#### Activity:
Here are some entries. Print them exactly as they are.

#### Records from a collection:
□ □ □ □ □ □ □

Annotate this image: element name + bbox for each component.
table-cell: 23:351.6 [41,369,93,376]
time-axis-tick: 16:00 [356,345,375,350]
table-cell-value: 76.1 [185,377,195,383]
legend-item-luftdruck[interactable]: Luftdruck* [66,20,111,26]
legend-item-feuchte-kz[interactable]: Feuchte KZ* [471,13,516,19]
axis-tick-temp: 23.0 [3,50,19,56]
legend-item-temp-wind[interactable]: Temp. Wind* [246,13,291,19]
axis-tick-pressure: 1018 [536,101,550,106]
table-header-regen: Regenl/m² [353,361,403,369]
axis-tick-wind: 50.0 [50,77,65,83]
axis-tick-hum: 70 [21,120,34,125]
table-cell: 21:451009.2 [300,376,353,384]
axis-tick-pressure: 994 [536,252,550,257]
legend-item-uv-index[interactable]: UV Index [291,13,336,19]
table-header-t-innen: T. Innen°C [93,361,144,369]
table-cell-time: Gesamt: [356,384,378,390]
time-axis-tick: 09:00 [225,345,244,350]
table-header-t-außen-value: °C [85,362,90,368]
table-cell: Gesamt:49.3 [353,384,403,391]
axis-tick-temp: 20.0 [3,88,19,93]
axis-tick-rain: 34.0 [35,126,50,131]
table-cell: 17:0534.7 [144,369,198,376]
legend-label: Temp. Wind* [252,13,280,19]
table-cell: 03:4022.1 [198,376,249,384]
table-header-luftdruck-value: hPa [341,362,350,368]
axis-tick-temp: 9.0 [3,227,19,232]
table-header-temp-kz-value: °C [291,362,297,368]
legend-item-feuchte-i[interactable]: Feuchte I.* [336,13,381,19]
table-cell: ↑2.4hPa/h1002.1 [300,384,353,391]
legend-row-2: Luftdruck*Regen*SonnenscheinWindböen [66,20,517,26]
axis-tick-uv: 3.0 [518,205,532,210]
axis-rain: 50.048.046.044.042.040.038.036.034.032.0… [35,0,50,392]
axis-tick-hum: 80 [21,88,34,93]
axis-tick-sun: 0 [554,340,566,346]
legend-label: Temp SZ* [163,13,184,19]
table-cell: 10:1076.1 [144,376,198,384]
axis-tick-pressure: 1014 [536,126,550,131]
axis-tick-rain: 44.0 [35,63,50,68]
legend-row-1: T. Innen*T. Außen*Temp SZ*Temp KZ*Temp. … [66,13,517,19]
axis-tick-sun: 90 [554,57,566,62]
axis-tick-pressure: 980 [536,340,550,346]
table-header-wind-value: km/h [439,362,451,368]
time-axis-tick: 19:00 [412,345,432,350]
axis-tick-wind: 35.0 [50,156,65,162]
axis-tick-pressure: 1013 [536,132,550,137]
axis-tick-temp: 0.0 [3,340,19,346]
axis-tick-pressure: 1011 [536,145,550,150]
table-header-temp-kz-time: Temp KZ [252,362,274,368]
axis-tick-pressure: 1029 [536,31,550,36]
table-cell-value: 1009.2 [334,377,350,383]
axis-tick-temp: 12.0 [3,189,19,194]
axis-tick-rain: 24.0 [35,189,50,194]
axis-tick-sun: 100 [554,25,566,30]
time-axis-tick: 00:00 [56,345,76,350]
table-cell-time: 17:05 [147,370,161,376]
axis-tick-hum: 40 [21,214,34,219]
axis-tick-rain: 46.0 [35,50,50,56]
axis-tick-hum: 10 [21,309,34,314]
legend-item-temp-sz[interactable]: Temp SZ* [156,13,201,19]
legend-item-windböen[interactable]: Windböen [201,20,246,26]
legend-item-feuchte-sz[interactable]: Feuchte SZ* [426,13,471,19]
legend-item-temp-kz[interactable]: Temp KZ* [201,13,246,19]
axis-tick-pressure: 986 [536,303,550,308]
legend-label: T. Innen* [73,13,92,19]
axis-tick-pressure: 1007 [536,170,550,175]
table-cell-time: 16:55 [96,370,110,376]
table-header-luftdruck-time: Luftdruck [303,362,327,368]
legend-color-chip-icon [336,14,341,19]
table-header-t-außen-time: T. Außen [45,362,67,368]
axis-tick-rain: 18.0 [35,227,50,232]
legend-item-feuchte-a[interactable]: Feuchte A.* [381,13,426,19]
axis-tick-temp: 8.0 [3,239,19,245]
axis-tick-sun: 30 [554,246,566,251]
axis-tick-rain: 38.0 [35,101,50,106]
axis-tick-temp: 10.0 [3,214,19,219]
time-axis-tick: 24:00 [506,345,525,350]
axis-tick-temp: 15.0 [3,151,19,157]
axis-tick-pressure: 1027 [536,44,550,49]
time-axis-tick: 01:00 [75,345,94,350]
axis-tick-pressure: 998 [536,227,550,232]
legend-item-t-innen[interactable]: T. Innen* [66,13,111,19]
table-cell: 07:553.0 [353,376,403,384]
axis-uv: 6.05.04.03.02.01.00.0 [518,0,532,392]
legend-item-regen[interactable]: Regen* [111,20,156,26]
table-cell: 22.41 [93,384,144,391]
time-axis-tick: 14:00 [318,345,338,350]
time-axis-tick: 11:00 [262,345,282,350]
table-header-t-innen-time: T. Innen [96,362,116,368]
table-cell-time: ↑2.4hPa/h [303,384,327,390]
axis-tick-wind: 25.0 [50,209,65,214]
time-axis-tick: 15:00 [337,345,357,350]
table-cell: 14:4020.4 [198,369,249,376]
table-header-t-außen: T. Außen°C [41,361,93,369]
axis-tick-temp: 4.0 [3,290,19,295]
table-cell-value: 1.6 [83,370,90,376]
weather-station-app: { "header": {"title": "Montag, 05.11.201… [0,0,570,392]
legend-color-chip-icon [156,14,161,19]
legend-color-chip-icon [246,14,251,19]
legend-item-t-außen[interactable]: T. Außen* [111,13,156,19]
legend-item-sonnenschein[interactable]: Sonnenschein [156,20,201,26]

□ □ □ □ □ □ □

#### Answer for the task:
Annotate this image: element name + bbox for each component.
table-cell: 23:351.6 [41,369,93,376]
time-axis-tick: 16:00 [356,345,375,350]
table-cell-value: 76.1 [185,377,195,383]
legend-item-luftdruck[interactable]: Luftdruck* [66,20,111,26]
legend-item-feuchte-kz[interactable]: Feuchte KZ* [471,13,516,19]
axis-tick-temp: 23.0 [3,50,19,56]
legend-item-temp-wind[interactable]: Temp. Wind* [246,13,291,19]
axis-tick-pressure: 1018 [536,101,550,106]
table-header-regen: Regenl/m² [353,361,403,369]
axis-tick-wind: 50.0 [50,77,65,83]
axis-tick-hum: 70 [21,120,34,125]
table-cell: 21:451009.2 [300,376,353,384]
axis-tick-pressure: 994 [536,252,550,257]
legend-item-uv-index[interactable]: UV Index [291,13,336,19]
table-header-t-innen: T. Innen°C [93,361,144,369]
table-cell-time: Gesamt: [356,384,378,390]
time-axis-tick: 09:00 [225,345,244,350]
table-header-t-außen-value: °C [85,362,90,368]
table-cell: Gesamt:49.3 [353,384,403,391]
axis-tick-temp: 20.0 [3,88,19,93]
axis-tick-rain: 34.0 [35,126,50,131]
table-cell: 17:0534.7 [144,369,198,376]
legend-label: Temp. Wind* [252,13,280,19]
table-cell: 03:4022.1 [198,376,249,384]
table-header-luftdruck-value: hPa [341,362,350,368]
axis-tick-temp: 9.0 [3,227,19,232]
table-header-temp-kz-value: °C [291,362,297,368]
legend-item-feuchte-i[interactable]: Feuchte I.* [336,13,381,19]
table-cell: ↑2.4hPa/h1002.1 [300,384,353,391]
legend-row-2: Luftdruck*Regen*SonnenscheinWindböen [66,20,517,26]
axis-tick-uv: 3.0 [518,205,532,210]
axis-rain: 50.048.046.044.042.040.038.036.034.032.0… [35,0,50,392]
axis-tick-hum: 80 [21,88,34,93]
axis-tick-sun: 0 [554,340,566,346]
legend-label: Temp SZ* [163,13,184,19]
table-cell: 10:1076.1 [144,376,198,384]
axis-tick-pressure: 1014 [536,126,550,131]
axis-tick-rain: 44.0 [35,63,50,68]
legend-row-1: T. Innen*T. Außen*Temp SZ*Temp KZ*Temp. … [66,13,517,19]
axis-tick-sun: 90 [554,57,566,62]
axis-tick-pressure: 980 [536,340,550,346]
table-header-wind-value: km/h [439,362,451,368]
time-axis-tick: 19:00 [412,345,432,350]
axis-tick-wind: 35.0 [50,156,65,162]
axis-tick-pressure: 1013 [536,132,550,137]
axis-tick-temp: 0.0 [3,340,19,346]
axis-tick-pressure: 1011 [536,145,550,150]
table-header-temp-kz-time: Temp KZ [252,362,274,368]
axis-tick-pressure: 1029 [536,31,550,36]
table-cell-value: 1009.2 [334,377,350,383]
axis-tick-temp: 12.0 [3,189,19,194]
axis-tick-rain: 24.0 [35,189,50,194]
axis-tick-sun: 100 [554,25,566,30]
time-axis-tick: 00:00 [56,345,76,350]
table-cell-time: 17:05 [147,370,161,376]
axis-tick-hum: 40 [21,214,34,219]
axis-tick-rain: 46.0 [35,50,50,56]
axis-tick-hum: 10 [21,309,34,314]
legend-item-temp-sz[interactable]: Temp SZ* [156,13,201,19]
legend-item-windböen[interactable]: Windböen [201,20,246,26]
legend-item-feuchte-sz[interactable]: Feuchte SZ* [426,13,471,19]
legend-item-temp-kz[interactable]: Temp KZ* [201,13,246,19]
axis-tick-pressure: 986 [536,303,550,308]
legend-label: T. Innen* [73,13,92,19]
axis-tick-pressure: 1007 [536,170,550,175]
table-cell-time: 16:55 [96,370,110,376]
table-header-luftdruck-time: Luftdruck [303,362,327,368]
legend-color-chip-icon [336,14,341,19]
table-header-t-außen-time: T. Außen [45,362,67,368]
axis-tick-rain: 18.0 [35,227,50,232]
legend-item-feuchte-a[interactable]: Feuchte A.* [381,13,426,19]
axis-tick-temp: 8.0 [3,239,19,245]
axis-tick-sun: 30 [554,246,566,251]
axis-tick-rain: 38.0 [35,101,50,106]
axis-tick-temp: 10.0 [3,214,19,219]
time-axis-tick: 24:00 [506,345,525,350]
axis-tick-temp: 15.0 [3,151,19,157]
axis-tick-pressure: 1027 [536,44,550,49]
time-axis-tick: 01:00 [75,345,94,350]
axis-tick-pressure: 998 [536,227,550,232]
legend-item-t-innen[interactable]: T. Innen* [66,13,111,19]
table-cell: 07:553.0 [353,376,403,384]
axis-uv: 6.05.04.03.02.01.00.0 [518,0,532,392]
legend-item-regen[interactable]: Regen* [111,20,156,26]
table-cell: 22.41 [93,384,144,391]
time-axis-tick: 14:00 [318,345,338,350]
time-axis-tick: 11:00 [262,345,282,350]
table-header-t-innen-time: T. Innen [96,362,116,368]
table-cell-time: ↑2.4hPa/h [303,384,327,390]
axis-tick-wind: 25.0 [50,209,65,214]
time-axis-tick: 15:00 [337,345,357,350]
table-cell: 14:4020.4 [198,369,249,376]
table-header-t-außen: T. Außen°C [41,361,93,369]
axis-tick-temp: 4.0 [3,290,19,295]
table-cell-value: 1.6 [83,370,90,376]
weather-station-app: { "header": {"title": "Montag, 05.11.201… [0,0,570,392]
legend-color-chip-icon [156,14,161,19]
legend-color-chip-icon [246,14,251,19]
legend-item-t-außen[interactable]: T. Außen* [111,13,156,19]
legend-item-sonnenschein[interactable]: Sonnenschein [156,20,201,26]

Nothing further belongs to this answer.